Como es hora de decir nuestras verdades, confieso compartir de todo corazón el agradecimiento de Diego Arria por las palabras pronunciadas recientemente por Donald Trump ante el foro de las Naciones Unidas. Por primera vez en muchísimos años, un presidente de Estados Unidos se siente en la obligación de mirar cara a cara a América Latina mostrándose decidido a enfrentarse con la primera amenaza que atañe a la región desde el 1º de enero de 1959, que no son ni las tormentas ni los huracanes, ni siquiera los terremotos: es el castrismo. “El problema en Venezuela no es que el socialismo ha sido mal implementado” –dijo Trump en una afirmación digna del filósofo francés Jean François Revel– “sino que el socialismo ha sido fielmente implementado”. Me trajo a la memoria a Salvador Allende y la tragedia chilena y recordar una de sus frases más lapidarias contra la alcahuetería de los Clinton y Obama con respecto al castro-comunismo cubano: »Estados Unidos será como Venezuela si Hillary Clinton gana». Para la inmensa fortuna de ese país y del hemisferio, ganó Donald Trump.
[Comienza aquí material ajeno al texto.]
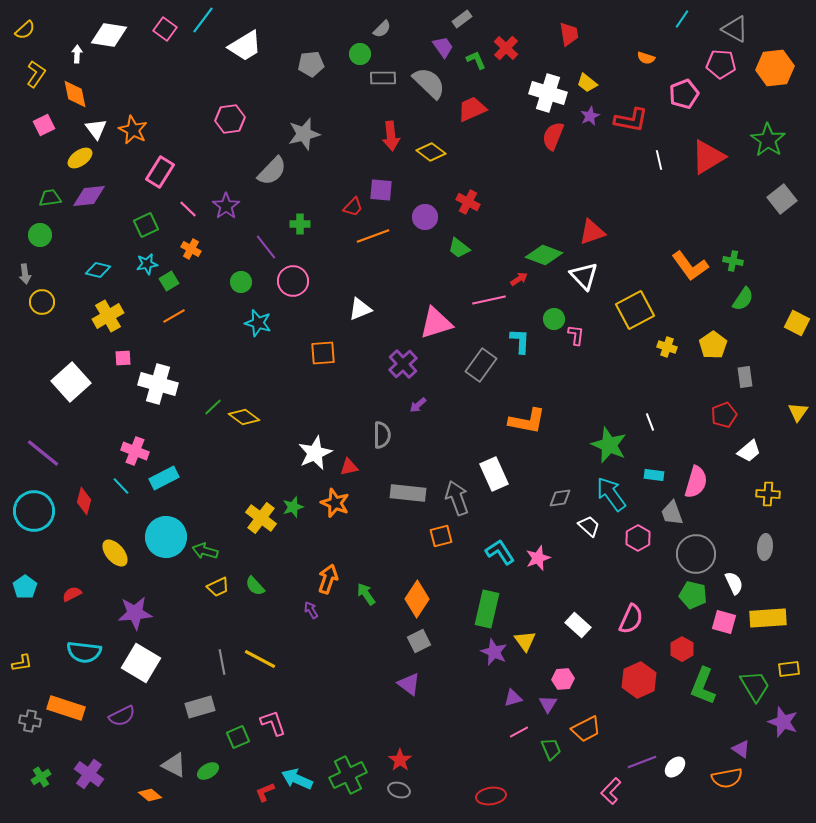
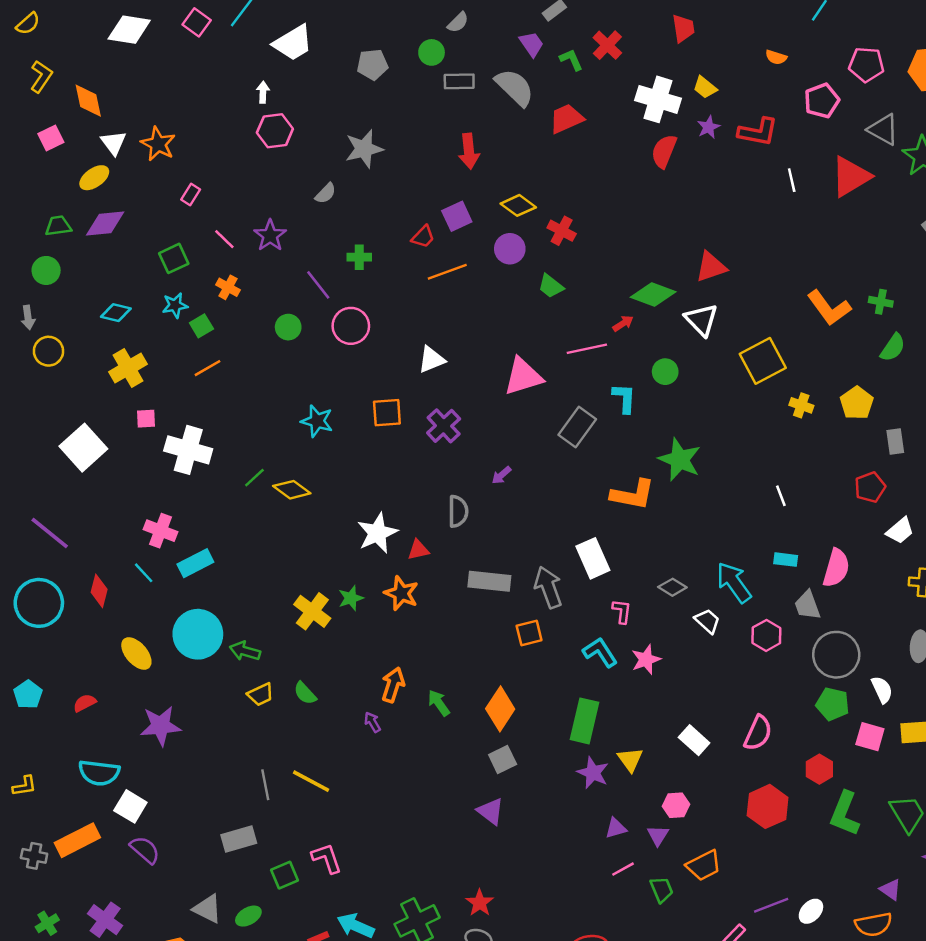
gray triangle: (735, 29) -> (883, 130), moved
white arrow: (77, 54) -> (263, 92), moved
yellow diamond: (431, 152) -> (518, 205), moved
gray semicircle: (272, 171) -> (326, 193), size x0.6
pink rectangle: (160, 172) -> (191, 195), size x0.6
purple square: (381, 190) -> (457, 216), turned -30
cyan star: (258, 323) -> (317, 421), moved
pink L-shape: (576, 335) -> (622, 611), moved
purple cross: (403, 364) -> (444, 426), moved
green star: (609, 445) -> (680, 460), moved
gray diamond: (560, 498) -> (672, 587), turned 40
white square: (141, 663) -> (130, 806), moved, size x0.7
orange rectangle: (66, 708) -> (77, 840), turned -45
purple semicircle: (122, 716) -> (145, 850), turned -112

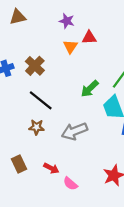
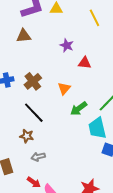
orange triangle: (70, 47) -> (64, 88), moved
gray arrow: (74, 131) -> (38, 157), moved, size x0.6
red arrow: (51, 168) -> (34, 182), moved

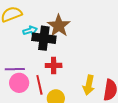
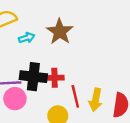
black cross: (44, 38) -> (33, 77), moved
red line: (39, 85) -> (75, 96), moved

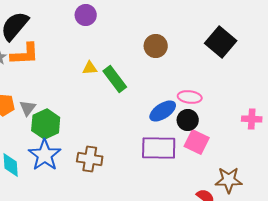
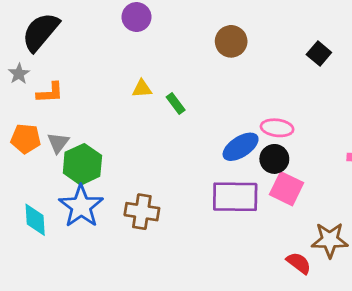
black square: (221, 42) -> (319, 54), size x0.6
brown circle: (156, 46) -> (231, 41), moved
orange L-shape: (25, 54) -> (50, 93), moved, size x0.7
green rectangle: (115, 79) -> (176, 104), size x0.6

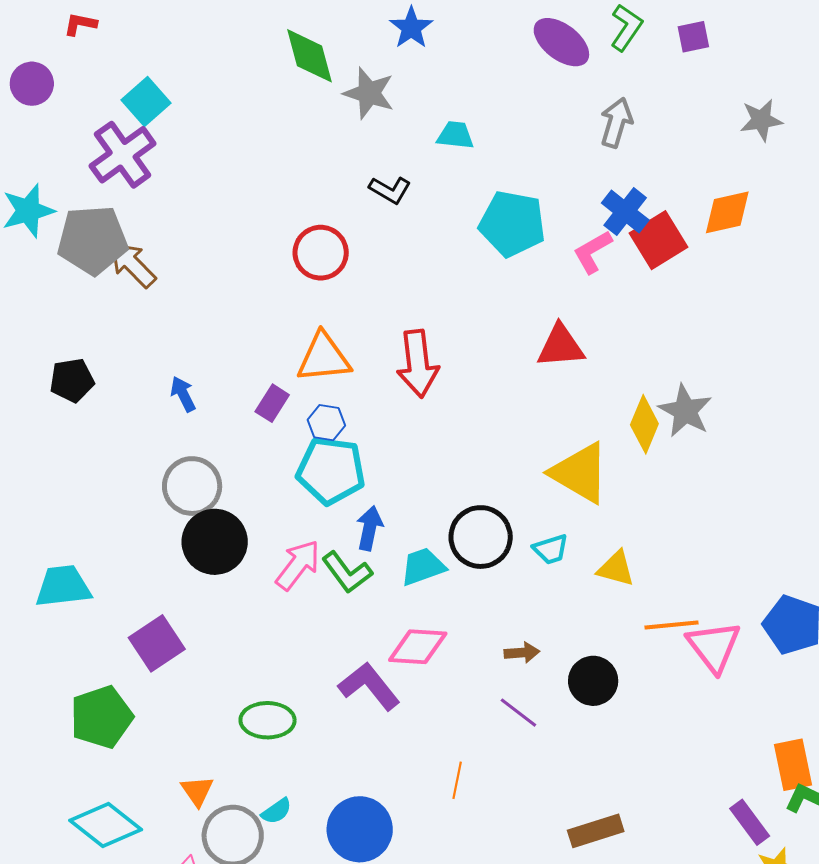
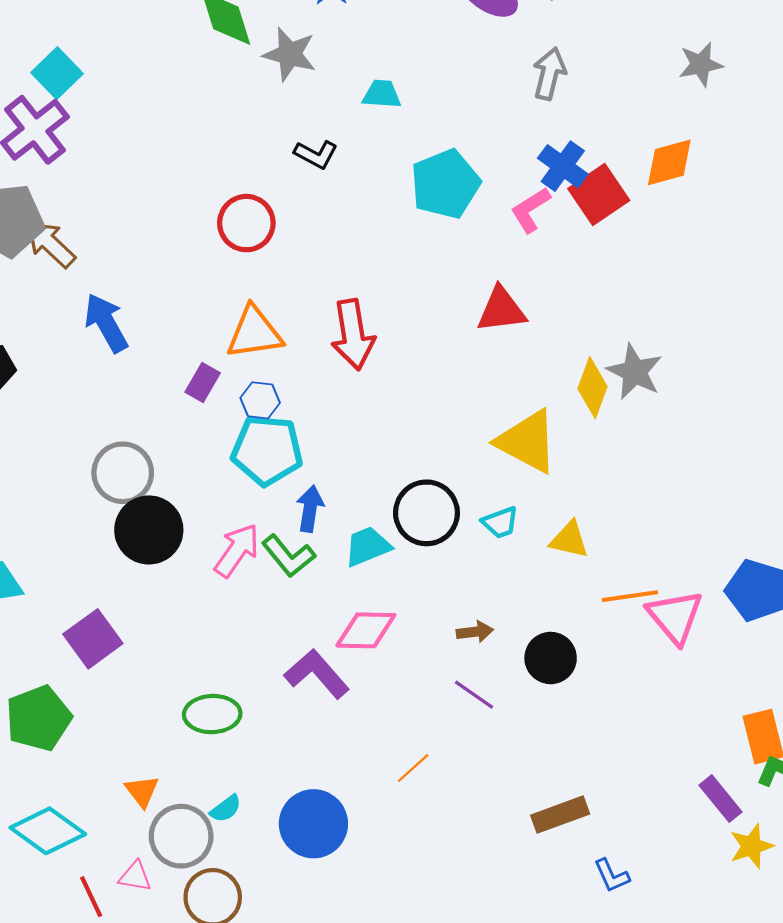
cyan pentagon: (512, 224) -> (445, 184), turned -30
blue arrow: (183, 394) -> (106, 323), moved, size x1.6
orange line: (457, 780) -> (413, 768), turned 39

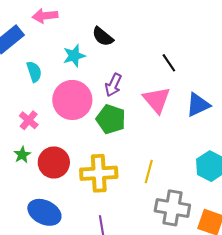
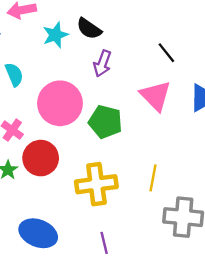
cyan star: (74, 56) -> (55, 35), moved
purple arrow: (113, 85) -> (102, 64), moved
red circle: (54, 162) -> (41, 158), moved

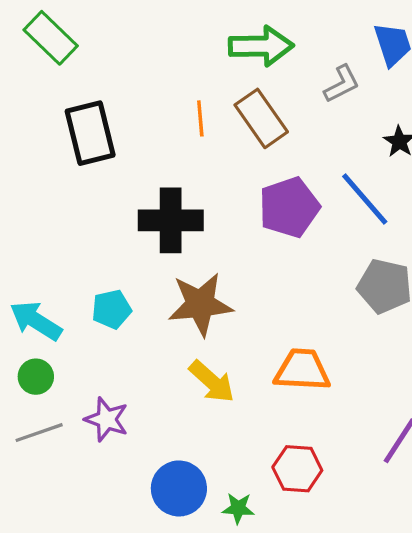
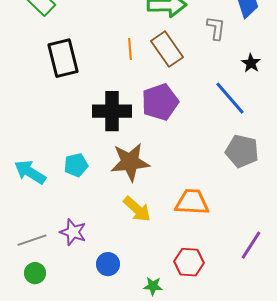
gray L-shape: (342, 84) -> (216, 28), turned -55
purple pentagon: (289, 207) -> (160, 102), moved
green circle: (36, 377) -> (35, 273), moved
blue circle: (179, 488) -> (108, 264), moved, size x0.7

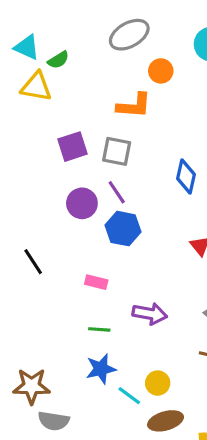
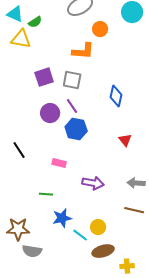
green line: (99, 329) -> (46, 194), moved

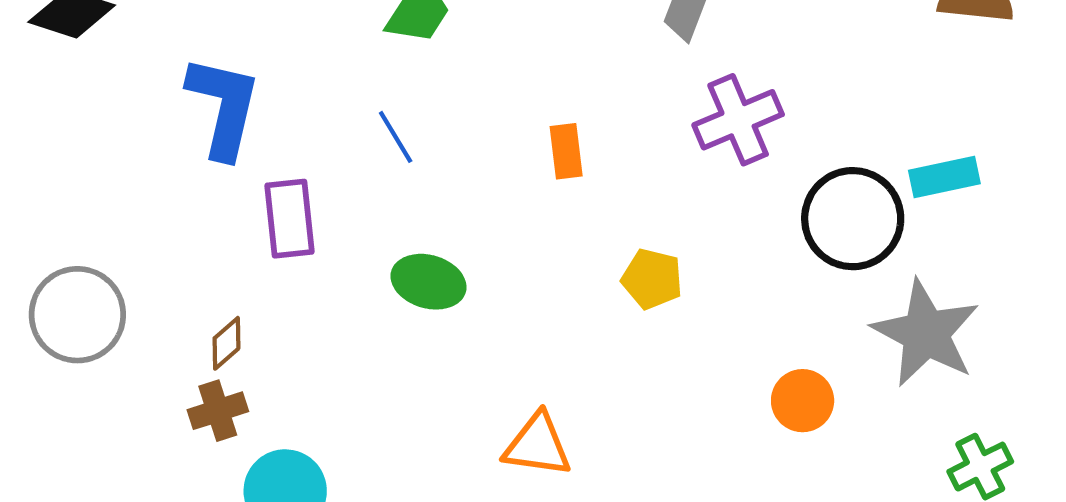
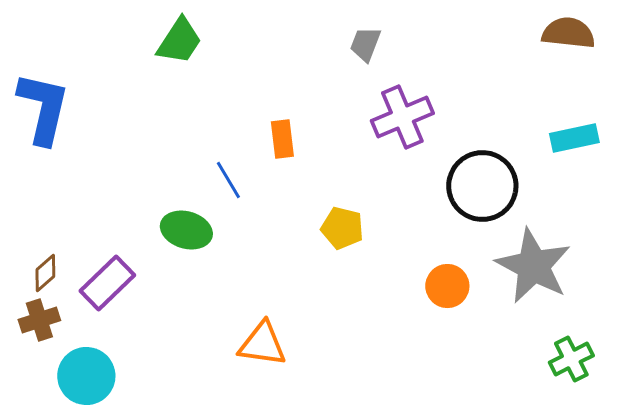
blue line: (396, 137) -> (228, 180), moved
cyan rectangle: (944, 177) -> (574, 138), moved
purple rectangle: (289, 219) -> (107, 283), moved, turned 52
orange circle: (803, 401) -> (447, 286), moved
Es hora de que todos los gobiernos de América Latina abran los ojos, miren al monstruo de frente, dejen de lado su cobardía y reconozcan un hecho indiscutible que por fin parece haber ganado las conciencias de la Casa Blanca: la tragedia venezolana no llegará a su fin sin la intervención extranjera. Si no es la OEA y sus países miembros, será la de la primera potencia: Estados Unidos de América. Ellos serán los responsables.
[1] Una mirada sobre la América Española, en Simón Bolívar, Doctrina del Libertador, pág. 286. Biblioteca Ayacucho, Caracas, 1976.